Lord knows what "work" means.

Anyway. The tide of neurotransmitters that mediates the moods has turned. It's a weird mental image, a clear sea of complex chemicals inside my skull, rising and falling, rhythmically exposing and covering outcroppings of nerves like rocks. And I don't know what the moon is in that analogy, the thing that controls the tides. But whatever it is, the tide has turned, and I am now up and about and back in the ED.

So, last night was fairly low key. I had two of those "maybe it's a heart attack, maybe it's not" cases where the poor bugger has to wait in the ED for eight or ten hours, waiting for the blood tests which will tell him if he's had a heart attack. There was a fair amount of police cases, including one unfortunate girl who stole a car, drove at great speed through the suburbs, crashed said car, fled and was finally arrested by the dogs and subdued with capsicum spray... ordered by her uncle, the police constable. When I went in the atmosphere in the cubicle was fairly tense, and I would imagine it is going to be fairly quiet in that house next Christmas.

That plus a man actually struck over the head with a frying pan whilst robbing a house, like in a cartoon.

And I have to go to court in a few months. I can't remember if I've told you about this, but here goes.

A few months back I saw a woman in the ED, four or five in the morning. Slim, quiet, early twenties. She was south east Asian, had dark hair dyed auburn tied back and she was wearing jeans and a sweatshirt that said "Oxford" or something.
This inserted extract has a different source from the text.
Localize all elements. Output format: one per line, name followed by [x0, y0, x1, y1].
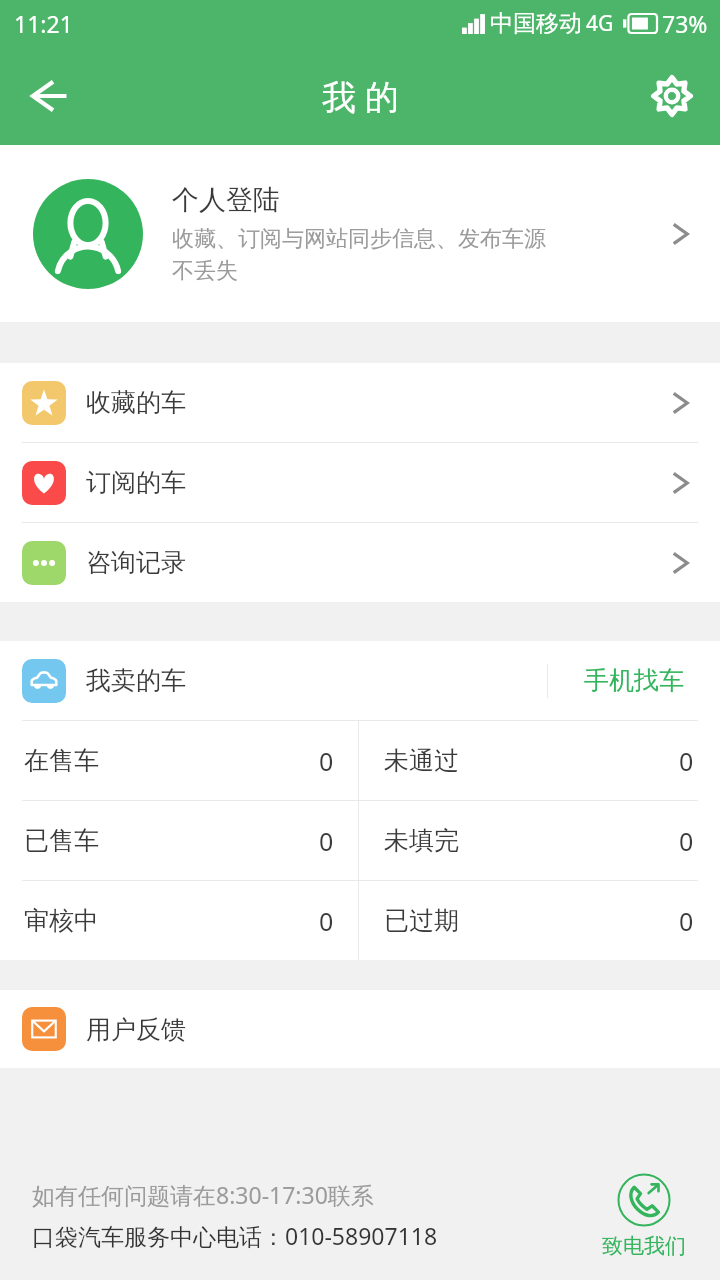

She was alone.

She'd been crying, but she wasn't crying now, she had that focussed, clear, "after the storm" look, like people get when some event has passed over them and left them changed.

There is a fair amount I can't say here, even disguised, for about thirty or forty good reasons. But she said that her husband had grabbed her by her throat, choked her almost into unconsciousness, thrown her against the wall. She'd hit her head, but hadn't lost consciousness.

Anyway, the notes indicate that we did the right things. I checked her out for injury, I think we did a soft tissue Xray of the larynx, we kept her for the required time for neurological observations. I documented how she said the police were out looking for her partner, how she assured me that the children were somewhere safe, that she was going to her mother's house at the other end of the city after this.

And I don't know that I documented it, but I gave her the talk. Most domestic violence is chronic, it's almost never a one-off. The longer it goes on the less able you are to leave. It kills people, it cripples people. The usual.

Anyhow, she went off, and that was the end of that, and I went on to the next case, and the one after that and so on.

Then last month I got an email from the police, telling me and about fifty others, mostly police officers, that some guy I hadn't heard of was pleading innocent to some unspecified charge, and they'd keep me informed.

I emailed back saying I thought I was on the wrong mailing list, and they emailed me back explaining that I wasn't.

Somehow, said the police, she and he had ended up in the same place at the same time, three weeks later, and he'd punched her to death. Twenty four years old.

Anyway, this distressed me no small amount. It still does.

It's not what you expect on your wedding day, is it?

I might leave this here. I'll be back soonish with more, probably on an unrelated topic.